The first and the most obvious is the interregnum between U.S. presidencies, in which only the faintest of squeaks will be heard from our political class as our weapons are used to establish later bridgeheads and to realign our uneasy simultaneous patronage of the Israeli and the Egyptian and the Palestinian establishments. Benny Morris, one of the most tough-minded Israeli intellectual commentators, used to speculate that Israel would employ the Bush-Obama transition to strike at Iranian nuclear sites. He may have been wrong in the short term, but, in fact, the current attack on Gaza and Hamas is the same war in a micro or proxy form.

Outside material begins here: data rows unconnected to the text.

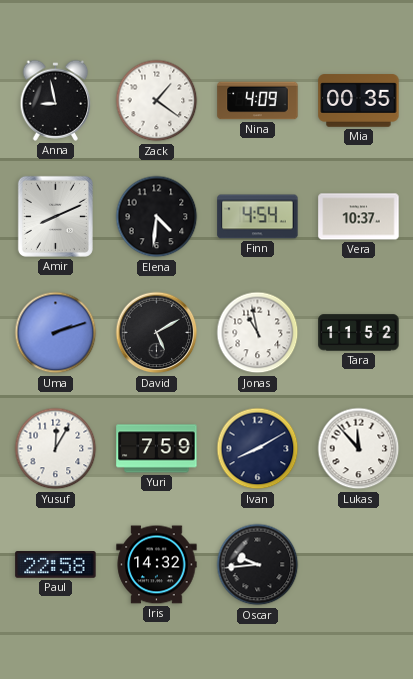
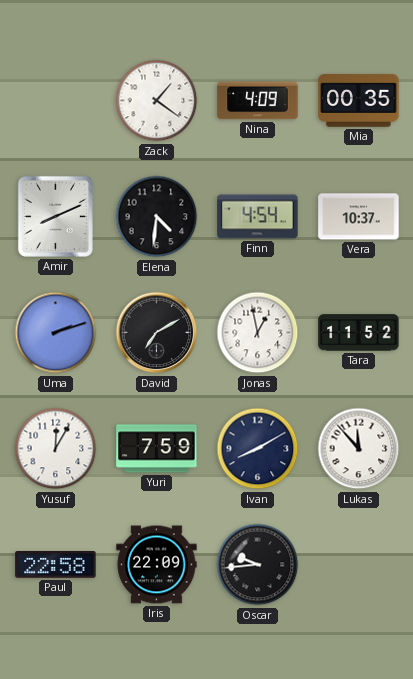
Anna: 8:58 -> none
David: 5:10 -> 7:10
Jonas: 10:58 -> 12:58
Iris: 14:32 -> 22:09
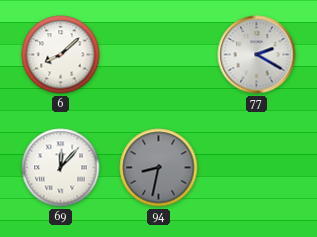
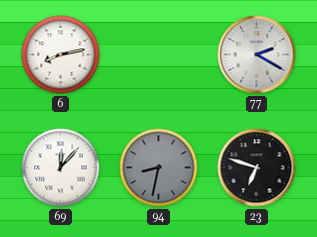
6: 8:08 -> 8:13
23: none -> 6:48
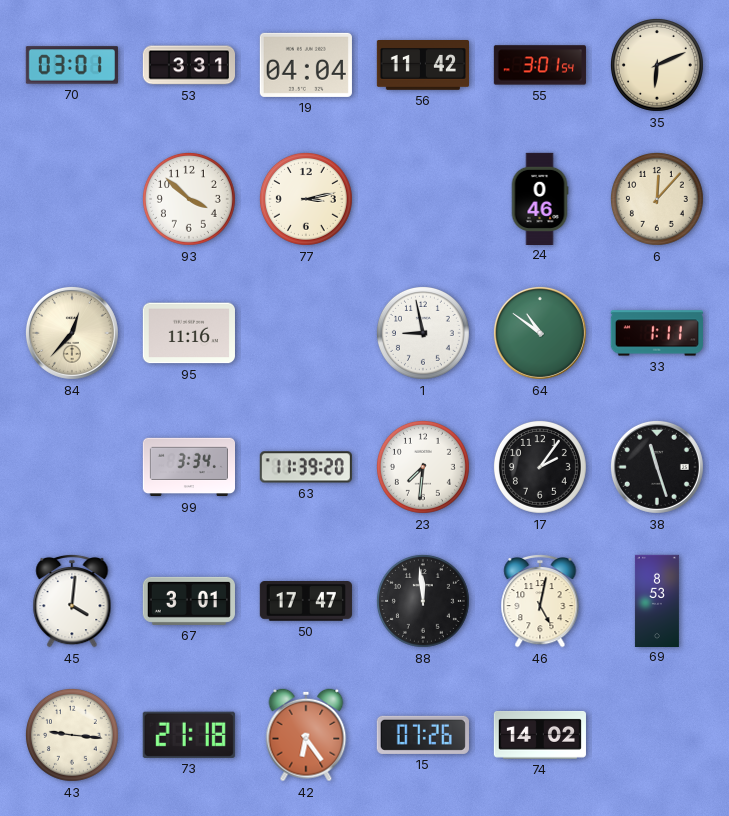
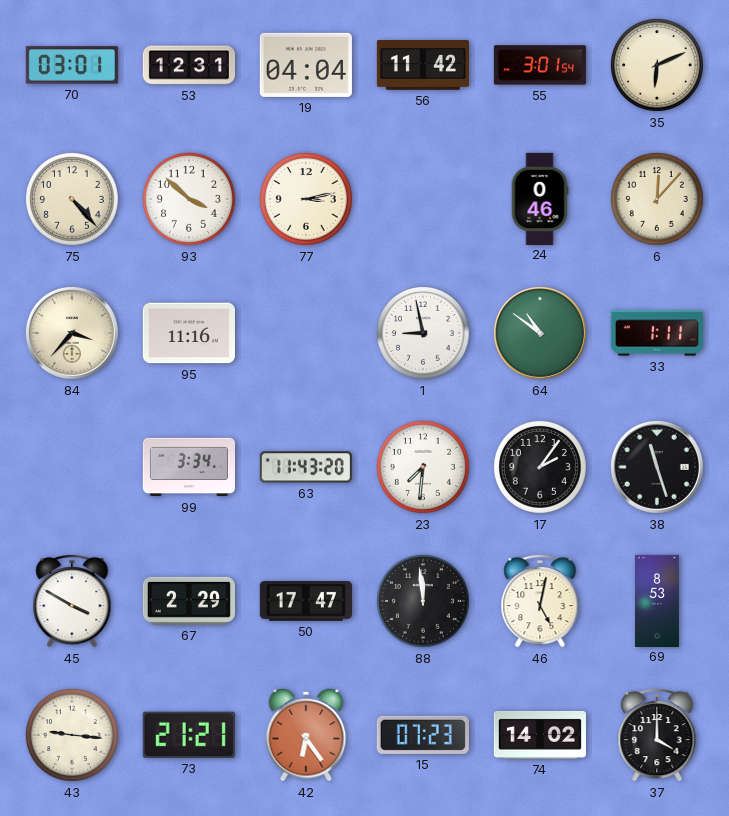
53: 3:31 -> 12:31
75: none -> 4:23
84: 12:37 -> 3:37
63: 11:39 -> 11:43
45: 4:01 -> 3:50
67: 3:01 -> 2:29
73: 21:18 -> 21:21
15: 07:26 -> 07:23
37: none -> 4:00
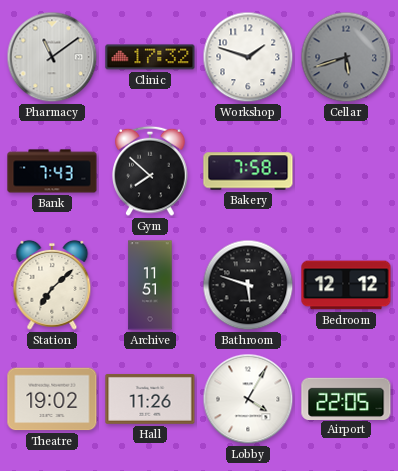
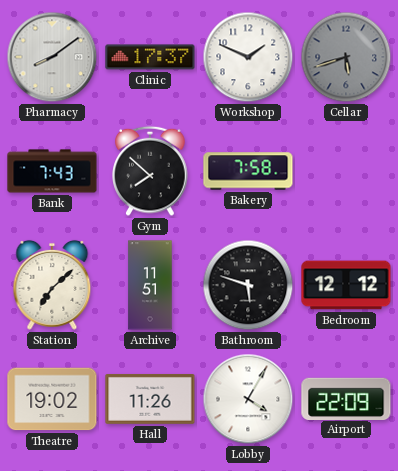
Pharmacy: 11:09 -> 8:09
Clinic: 17:32 -> 17:37
Workshop: 1:48 -> 1:49
Airport: 22:05 -> 22:09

Second comes the impending February election in Israel. Until last week, Benjamin Netanyahu was strongly favored to come back as the man whose hard line against territorial concessions had been vindicated by the use of long-evacuated Gaza as a launching pad for random missile attacks. It now seems unlikely that he can easily outbid the current ruling coalition, at least from the hawkish right. (Remember that all the nonsense of the so-called "Al-Aqsa intifada," which wasted so much time and life in the last decades, was first instigated by an electoral rivalry between Netanyahu and Ariel Sharon, in which the latter showed himself more hard-line than the former by waddling militantly across the Temple Mount in the company of an armed band. For such vanities do children end up screaming in the streets over the mangled bodies of their parents—and vice, if I may so phrase it, versa.)

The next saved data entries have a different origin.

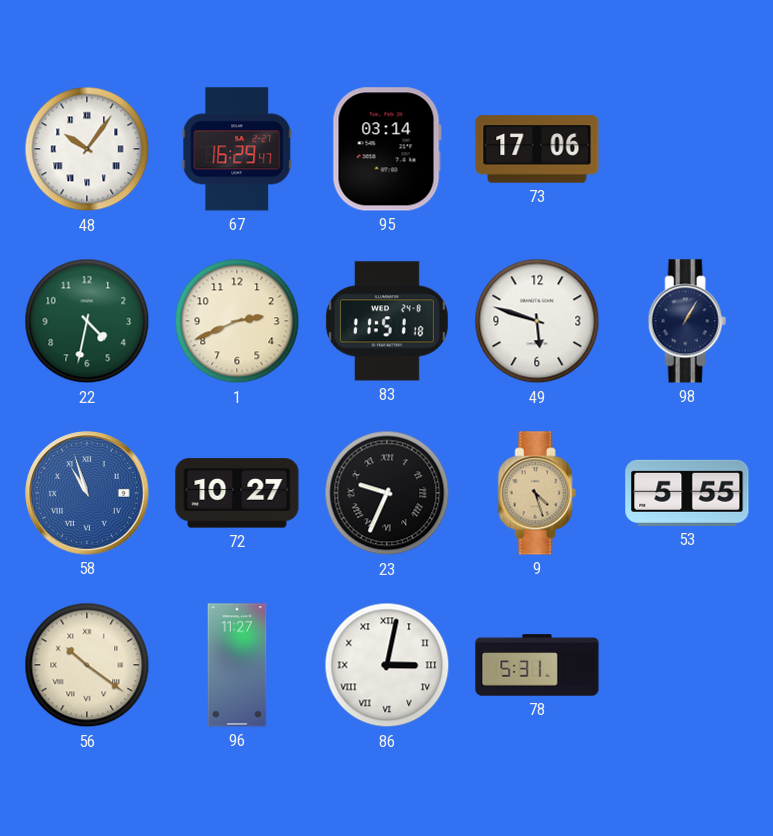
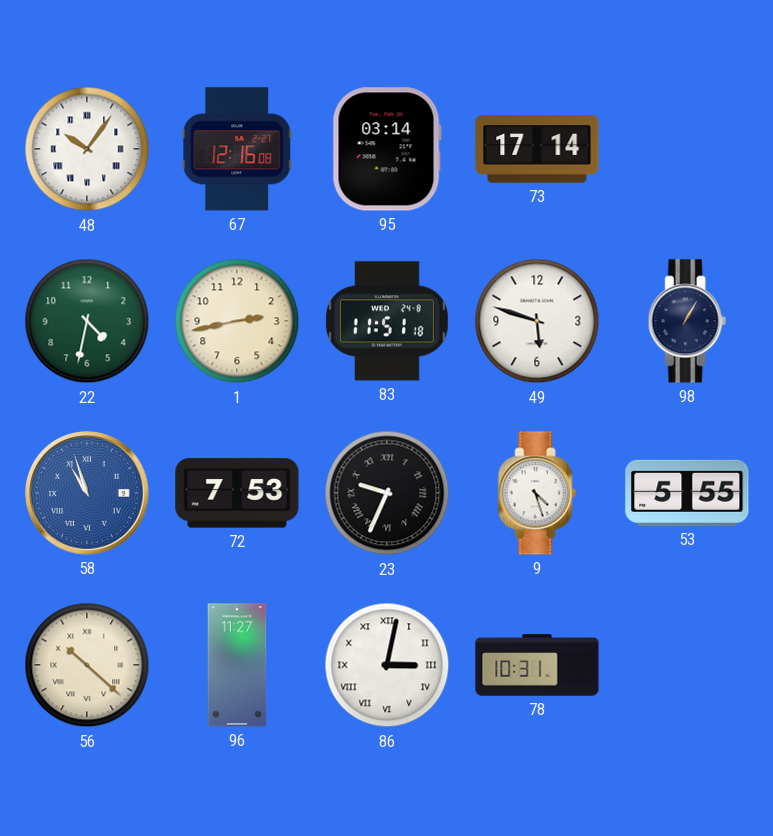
67: 16:29 -> 12:16
73: 17:06 -> 17:14
1: 2:41 -> 2:43
72: 10:27 -> 7:53
9 dial: champagne -> white
56: 10:21 -> 10:22
78: 5:31 -> 10:31
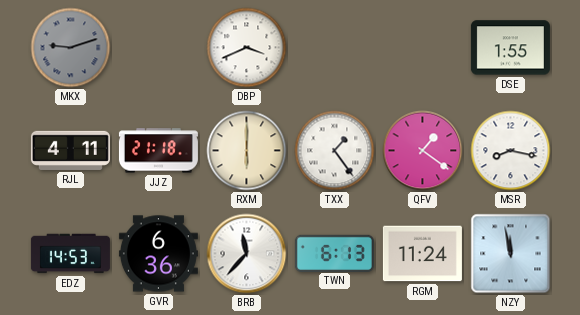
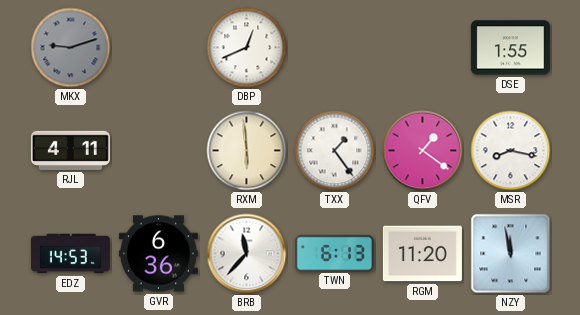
DBP: 3:41 -> 12:41
JJZ: 21:18 -> none
RXM: 6:00 -> 5:59
RGM: 11:24 -> 11:20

The third consideration, and the least noticed, is the fact that this month is the one where new elections for the Palestinian Authority have to be called by President Mahmoud Abbas, if not actually held. Before the new year, I talked to one or two knowledgeable Palestinians who argued that, under then-present conditions, Hamas had to hope that such elections would not soon take place. Life in Islamic Gaza was not such as to induce ecstatic happiness and prosperity among the populace: In common with many fundamentalist movements, the Muslim Brotherhood in its local Palestinian incarnation had badly overplayed its hand. It seems improbable that we'll ever know what would have happened in a free vote, but I think it's safe to say that recent events have further postponed the emergence of a democratic and secular alternative among the Palestinians. I even think it's possible that some people in Israel and some other people in Gaza do not want to see the emergence of such a force, but let me not be cynical.